Inside the department store, people stood near the televisions, waiting for news. They watched as a clergyman in Dallas prepared a prayer for the crowd that had just waved to the president. As he began his prayer, the people in the store bowed their heads.

At the old St. Peter’s Roman Catholic Church on Franklin Street, people began streaming in and kneeling at the altar.

A taxi driver at the bus station heard about the initial reports, but not about the president’s death. Then, as he stopped at a traffic light at Fourth and Broad streets, he heard the news on the radio in the car next to him.

At Maggie Walker High School, Principal Harry Williams was tasked with informing students. After writing a message and sending runners to each classroom, he watched as three girls cried on the stairs. Others volunteered to help the chief administrator lower the flag to half staff.

At a small restaurant near Byrd Park, the normally boisterous crowd fell silent as they listened to reporter Charles Collingwood’s broadcast detailing the tragic events in Dallas.

“For a while, all that could be heard other than the television was the sloshing of a waitress washing dishes behind the counter,” said the Nov. 23, 1963, Saturday edition of the Times-Dispatch.

This silence continued throughout the city. In the hair salon at the Hotel John Marshall, all the chairs faced the television. The only other noises were the clicking of scissors and the occasional hum of electric clippers, McDowell reported.

Most activities planned for Friday evening have been canceled or postponed.

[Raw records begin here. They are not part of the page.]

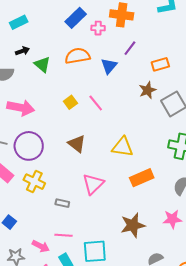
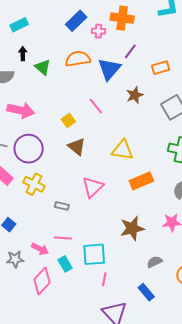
black arrow: (22, 51) -> (23, 54), turned -72
blue triangle: (109, 66) -> (109, 69), size x1.4
brown star: (148, 90) -> (135, 95), moved
yellow square: (70, 102) -> (68, 120), moved

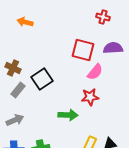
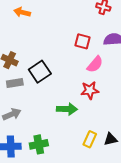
red square: (83, 50) -> (82, 41), size x0.7
gray rectangle: (18, 90) -> (15, 83), turned 42

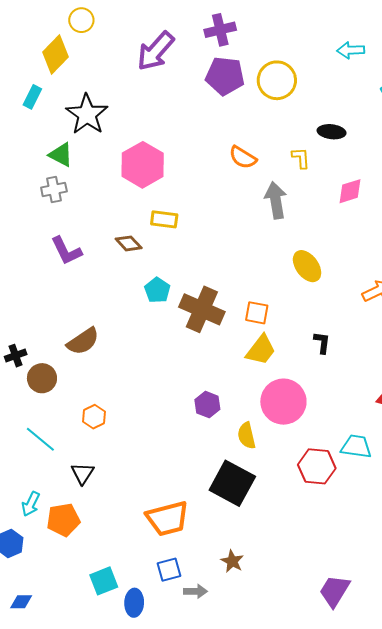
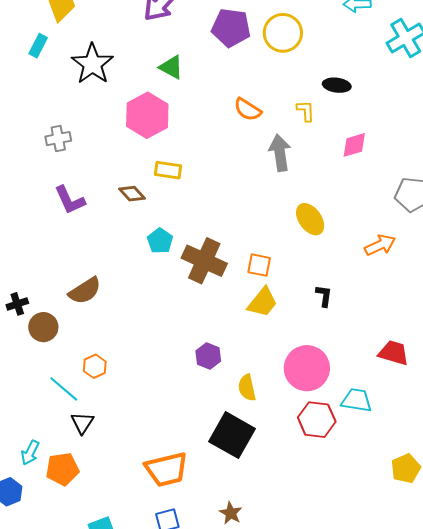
green triangle: (61, 155) -> (171, 67), moved
pink circle: (283, 402) -> (307, 368), moved
cyan line: (40, 439) -> (64, 389), moved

While Richmond and the state favored Republican Richard Nixon in the 1960 presidential election, Kennedy held on to the city’s black population as he supported civil rights in his campaign. Many of the city’s early commemorations were held in the names of black leaders.

The Richmond Crusade for Voters organized an impromptu memorial service on the steps of the state capitol. There, 500 people mourned the late president and heard prayers and speeches from representatives of various religious and civil rights organizations. Former city council member and prominent civil rights activist Oliver Hill was among the participants.

Lynda Byrd-Harden, former secretary of the Virginia branch of the NAACP, was attending Mount Olive Elementary School in King William County when she learned of Kennedy’s assassination. In a 30th anniversary story that appeared in the Times-Dispatch on Tuesday, November 23, 1993, Byrd Harden recalled children running screaming from classrooms when news of the murder broke.

“I think one of the most disappointing things for people of my generation was that we think we may have missed all the opportunities to make a difference,” Byrd-Harden said. “What John Kennedy symbolized was peace and hope, the hope that people would work together in peace and harmony.”